§ Stored items from a collection:
◆ ◆ ◆ ◆ ◆ ◆ ◆

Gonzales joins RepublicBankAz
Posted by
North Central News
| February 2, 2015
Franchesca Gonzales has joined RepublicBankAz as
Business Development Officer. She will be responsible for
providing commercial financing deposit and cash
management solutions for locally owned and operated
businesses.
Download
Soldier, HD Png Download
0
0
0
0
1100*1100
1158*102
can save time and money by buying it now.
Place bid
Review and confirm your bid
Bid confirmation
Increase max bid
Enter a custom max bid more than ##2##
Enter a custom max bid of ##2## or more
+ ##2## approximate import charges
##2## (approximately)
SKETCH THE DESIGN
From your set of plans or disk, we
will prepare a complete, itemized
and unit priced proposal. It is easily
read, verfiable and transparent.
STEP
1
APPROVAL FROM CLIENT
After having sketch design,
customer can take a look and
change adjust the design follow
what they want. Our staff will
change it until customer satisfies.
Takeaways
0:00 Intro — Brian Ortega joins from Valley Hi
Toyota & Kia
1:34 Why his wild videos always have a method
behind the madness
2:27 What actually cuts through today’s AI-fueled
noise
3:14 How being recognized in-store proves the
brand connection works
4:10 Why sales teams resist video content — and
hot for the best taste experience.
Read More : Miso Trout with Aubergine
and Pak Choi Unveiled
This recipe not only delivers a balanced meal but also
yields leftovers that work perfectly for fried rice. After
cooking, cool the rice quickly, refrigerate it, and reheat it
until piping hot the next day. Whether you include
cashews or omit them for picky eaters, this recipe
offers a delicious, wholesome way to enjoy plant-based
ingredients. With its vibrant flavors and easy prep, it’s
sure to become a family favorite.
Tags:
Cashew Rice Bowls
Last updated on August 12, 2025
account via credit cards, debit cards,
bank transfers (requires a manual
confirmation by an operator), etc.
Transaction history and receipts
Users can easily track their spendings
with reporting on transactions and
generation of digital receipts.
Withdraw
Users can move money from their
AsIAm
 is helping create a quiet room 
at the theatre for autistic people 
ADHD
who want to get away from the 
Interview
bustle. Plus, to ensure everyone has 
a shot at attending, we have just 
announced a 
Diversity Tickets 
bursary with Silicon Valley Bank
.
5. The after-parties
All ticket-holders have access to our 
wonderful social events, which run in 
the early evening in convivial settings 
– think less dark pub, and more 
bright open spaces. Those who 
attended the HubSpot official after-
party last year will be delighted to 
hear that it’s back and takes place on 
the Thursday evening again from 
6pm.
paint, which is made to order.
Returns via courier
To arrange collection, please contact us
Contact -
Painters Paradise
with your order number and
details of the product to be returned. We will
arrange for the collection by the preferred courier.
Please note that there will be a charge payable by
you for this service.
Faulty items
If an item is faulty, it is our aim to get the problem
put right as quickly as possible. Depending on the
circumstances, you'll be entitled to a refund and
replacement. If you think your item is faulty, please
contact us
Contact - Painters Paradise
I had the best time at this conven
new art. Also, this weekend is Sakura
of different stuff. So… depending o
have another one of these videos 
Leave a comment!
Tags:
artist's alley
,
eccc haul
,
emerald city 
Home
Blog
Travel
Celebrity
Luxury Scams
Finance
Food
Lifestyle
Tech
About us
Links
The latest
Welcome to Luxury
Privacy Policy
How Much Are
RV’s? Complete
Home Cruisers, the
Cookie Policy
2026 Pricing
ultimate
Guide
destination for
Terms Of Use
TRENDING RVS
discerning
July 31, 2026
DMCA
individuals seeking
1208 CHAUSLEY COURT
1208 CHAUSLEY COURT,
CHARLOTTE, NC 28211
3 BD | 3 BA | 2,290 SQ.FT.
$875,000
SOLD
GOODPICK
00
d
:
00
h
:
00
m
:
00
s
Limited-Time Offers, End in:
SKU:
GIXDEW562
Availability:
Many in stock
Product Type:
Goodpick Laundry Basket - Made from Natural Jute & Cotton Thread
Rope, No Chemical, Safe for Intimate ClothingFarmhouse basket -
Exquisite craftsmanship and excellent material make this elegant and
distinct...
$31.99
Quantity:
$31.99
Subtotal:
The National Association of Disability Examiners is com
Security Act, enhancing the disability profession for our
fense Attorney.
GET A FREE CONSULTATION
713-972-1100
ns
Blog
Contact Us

◆ ◆ ◆ ◆ ◆ ◆ ◆

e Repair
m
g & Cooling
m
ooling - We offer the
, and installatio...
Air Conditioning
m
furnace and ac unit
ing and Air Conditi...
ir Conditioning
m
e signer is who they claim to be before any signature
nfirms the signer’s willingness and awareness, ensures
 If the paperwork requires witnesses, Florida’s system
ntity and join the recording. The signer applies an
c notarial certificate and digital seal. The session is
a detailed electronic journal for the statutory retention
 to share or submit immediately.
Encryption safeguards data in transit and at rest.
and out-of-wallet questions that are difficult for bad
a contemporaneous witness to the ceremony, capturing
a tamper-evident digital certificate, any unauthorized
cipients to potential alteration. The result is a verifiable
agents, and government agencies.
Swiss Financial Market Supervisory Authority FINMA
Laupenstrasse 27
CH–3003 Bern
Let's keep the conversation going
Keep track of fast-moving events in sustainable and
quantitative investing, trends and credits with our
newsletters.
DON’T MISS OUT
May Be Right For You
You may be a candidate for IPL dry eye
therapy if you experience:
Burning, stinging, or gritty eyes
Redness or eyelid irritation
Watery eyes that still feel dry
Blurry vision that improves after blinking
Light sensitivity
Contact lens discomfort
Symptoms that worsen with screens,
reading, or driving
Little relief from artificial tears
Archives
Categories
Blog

◆ ◆ ◆ ◆ ◆ ◆ ◆

§ Exercise directions:
Copy out the range of lines above starting at the line with "change it until customer satisfies." and ending at the line with "and Pak Choi Unveiled", exactly and including both.

§ Solution to the problem:
change it until customer satisfies.
Takeaways
0:00 Intro — Brian Ortega joins from Valley Hi
Toyota & Kia
1:34 Why his wild videos always have a method
behind the madness
2:27 What actually cuts through today’s AI-fueled
noise
3:14 How being recognized in-store proves the
brand connection works
4:10 Why sales teams resist video content — and
hot for the best taste experience.
Read More : Miso Trout with Aubergine
and Pak Choi Unveiled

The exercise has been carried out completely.